Putting the public back into health

It is time the government did something about health care. No, not that. It should attend to the real field of public health. Canada finally does have a minister of public health, Dr. Carolyn Bennett. Regrettably, she just told this newspaper: "I think, as governments, it is our moral responsibility to do whatever we can to help people stay healthy." I do not know what political philosophy would justify such a dangerously open-ended statement. But even on the charitable assumption that it was mere bombast, it suggests a troubling lack of focus.

The proper concern of public health, a clear core responsibility of government, is diseases and conditions that pose health risks bystanders cannot control. I don't want to get sidetracked here by the arguments about second-hand smoke that underlay her remarks; all that shouting about consensus, questioning of motives and proposals to meddle in the lives of vulgar persons is too characteristic of politics not science.

Nor do I want Dr. Bennett to get sidetracked. And in the face of SARS, flu and "mad cow," I worry as much about what such rhetoric might distract her from doing as what it might excuse her doing. It's an old rule that "he who guards everything guards nothing" and she must prioritize. Start with Bovine Spongiform Encephalopathy (BSE) and its horrifying human equivalent Creutzfeldt-Jakob Disease (CJD).

Safety experts are right that the public often misjudges risk. For instance, pigs kill more people a year than sharks. And they are right that a rational person should estimate both how likely a pig is to assail you and how bad it will be if one does. But for that reason they should not mock the strong popular aversion to unknown risks. If you know something is bad but not whether it is likely, or that it is likely but not whether it is bad, you can't do the math. Which is truly scary.
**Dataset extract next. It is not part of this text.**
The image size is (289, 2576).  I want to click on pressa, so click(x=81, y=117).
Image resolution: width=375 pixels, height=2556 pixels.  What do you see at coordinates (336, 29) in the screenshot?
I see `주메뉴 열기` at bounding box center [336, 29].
It is not rational as a general rule to test every bite of food before consuming it. But when we know we face a risk whose dimensions we do not know, it makes sense to undertake a meticulous inspection of our beef supply to understand not just the incidence but also the epidemiology of BSE and CJD. Andrew Nikiforuk just warned of a few small-scale studies that found some "Alzheimers" patients actually died of CJD, so just possibly BSE is far more widespread than we think. I doubt it, and I'm not in the business of peddling panic. But I certainly want to check it out. Later, less exhaustive sampling will suffice once the problem's outlines are understood.
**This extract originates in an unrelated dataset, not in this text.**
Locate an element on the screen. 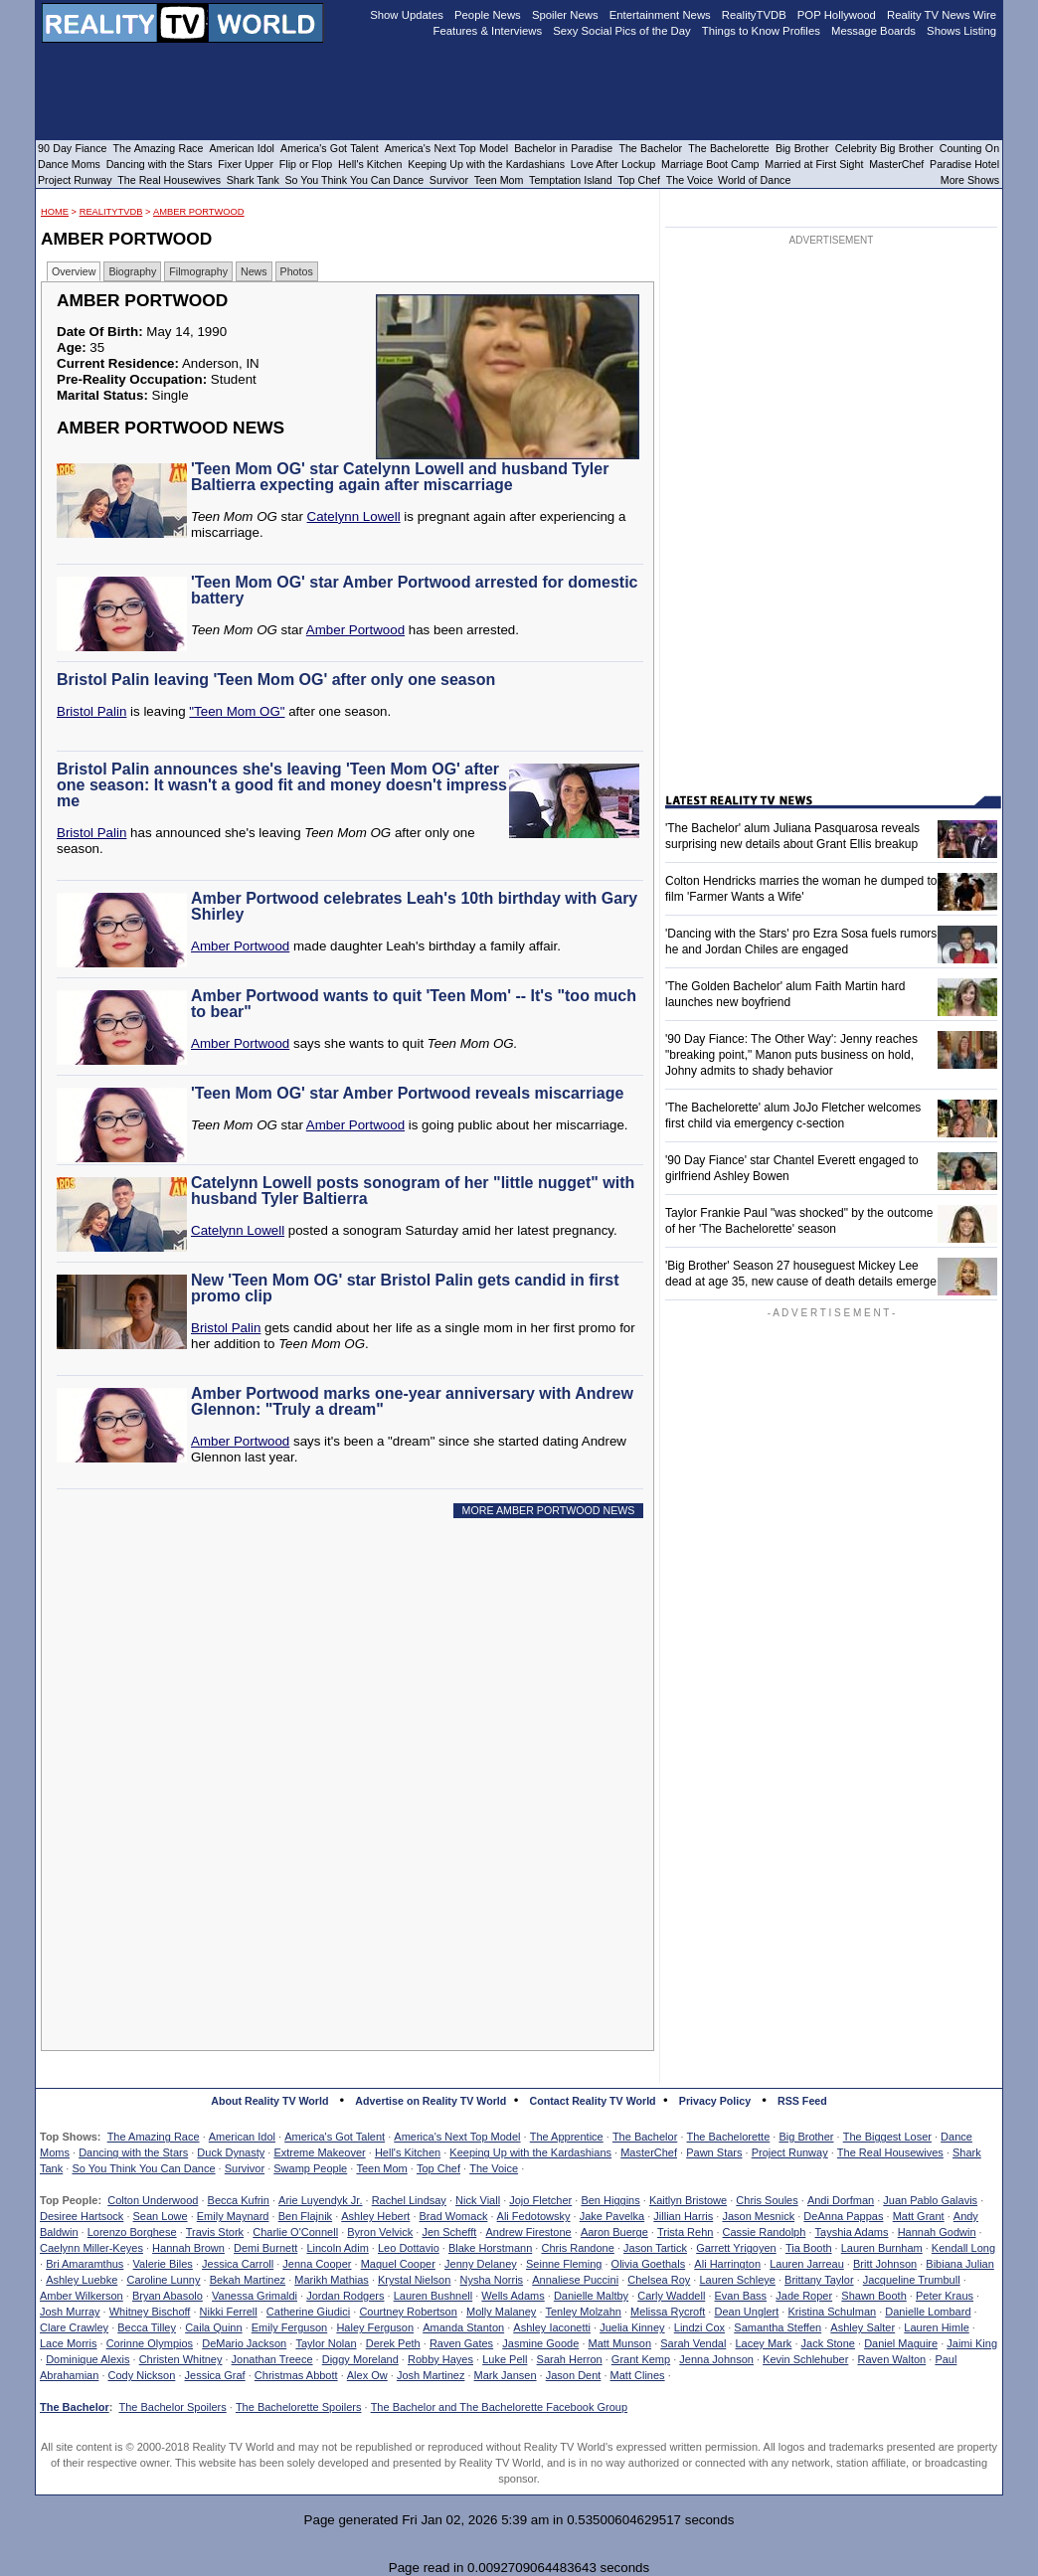 The width and height of the screenshot is (1038, 2576). Danielle Lombard is located at coordinates (927, 2312).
Next, Dr. Bennett could usefully concentrate on influenza. Here we know a few things including that another pandemic is overdue and that most flu pandemics are not like the dreaded Spanish flu, with its puzzling tendency to kill healthy young adults. Unfortunately we also know this year's vaccine targeted the wrong strain and it's too late to fix it now. So it's troubling to read in Tuesday's Citizen that "Health Canada is working with the provinces and territories on a national influenza response plan" but can't get suitable vaccine in time and isn't stockpiling antiviral drugs. There may be little we can do, but at least let's have drugs, and whatever useful vaccine can be manufactured quickly, available to key emergency response workers before the next big one hits.
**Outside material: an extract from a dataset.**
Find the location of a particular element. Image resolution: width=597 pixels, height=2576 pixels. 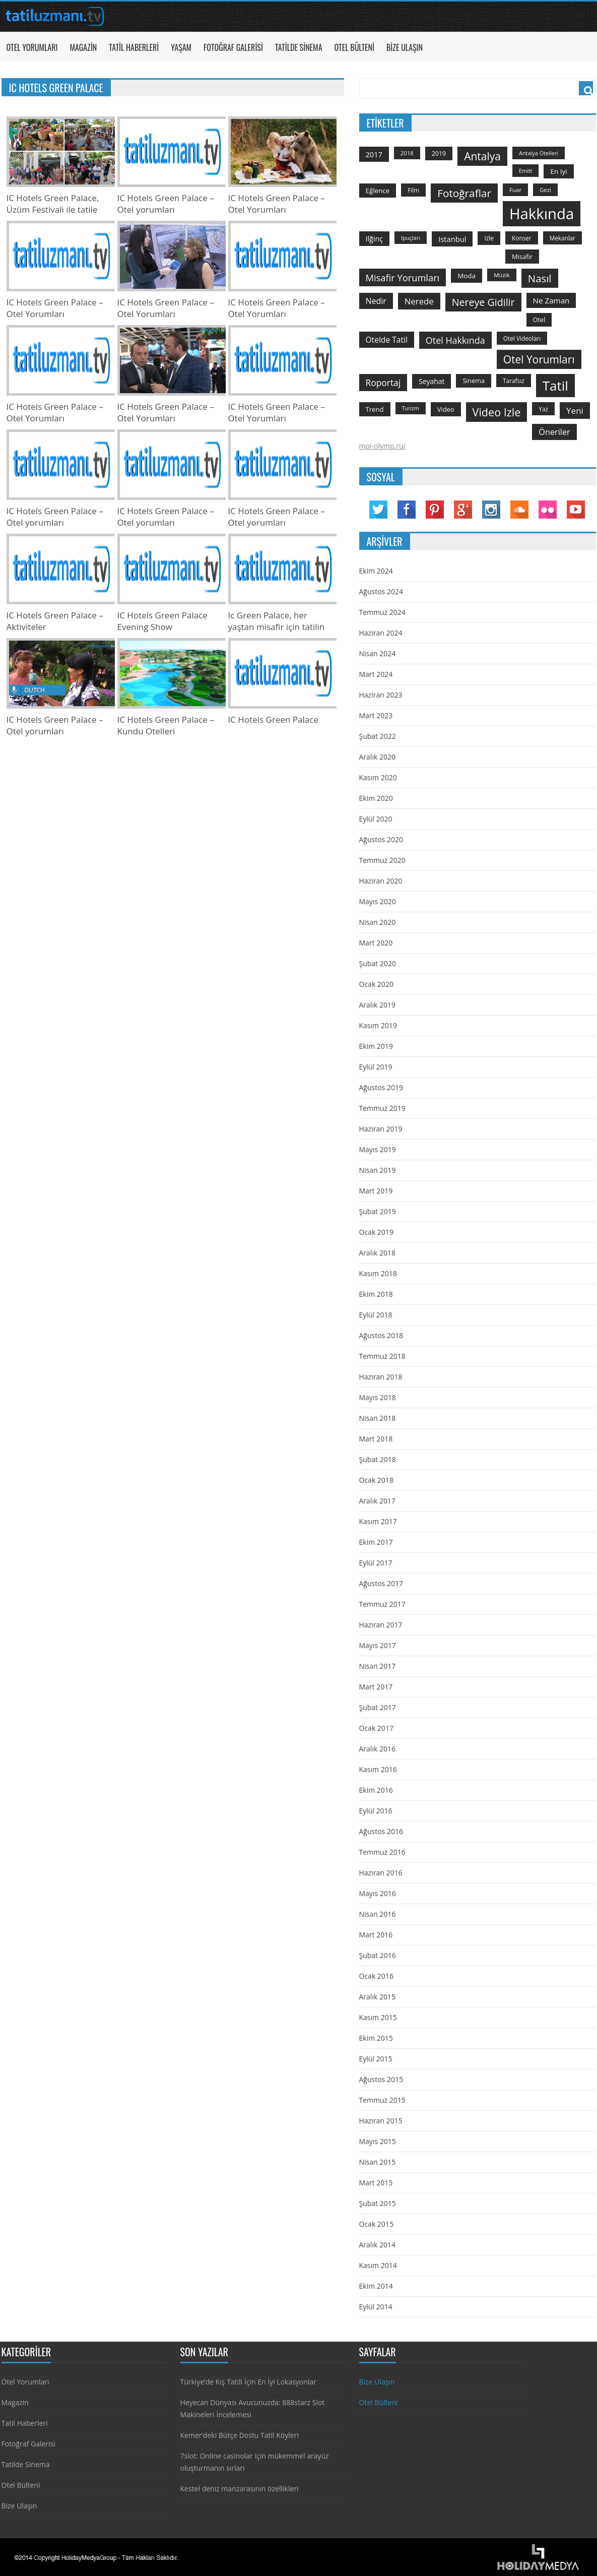 fotoğraflar [fotoğraflar (617 öge)] is located at coordinates (464, 193).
Third, "iatrogenics," that is, the ways in which health care inadvertently causes illness. A recent spate of disquieting stories about improper hospital sterilization processes may be just the tip of the probe here. So as with BSE, the first priority should be getting a grasp on how widespread such problems are, including the breeding of "superbugs" in hospitals.

Fourth, indeed, is the proliferation of drug-resistant diseases. It's partly bad medical practices, from overprescribing antibiotics (to patients who then don't follow the regimen properly) to poor hospital sterilization. But as evolution is not our friend here, our options may again be limited. Since we already know part of the answer must be a return to old-fashioned barrier medicine, let's do it.

Fifth, emergent diseases. Some environmentalists claim things like Ebola are Mother Nature's revenge for our messing up ecosystems and unless we stop, the Red Death will come for us. Perhaps. Or we may have poked our noses into almost every swamp by now so few such surprises await us. Either way, jet travel favours viruses, so be as ready as we can to track and contain them, especially those we cannot cure.

Dr. Bennett, forget doing "whatever we can to help people stay healthy." Identify key health risks we can't mitigate for ourselves, study their scope, and make what plans you can to deal with them, ideally before they hit page one.

It is a logical requirement of political philosophy. It is your legal duty. And it is very much your moral duty.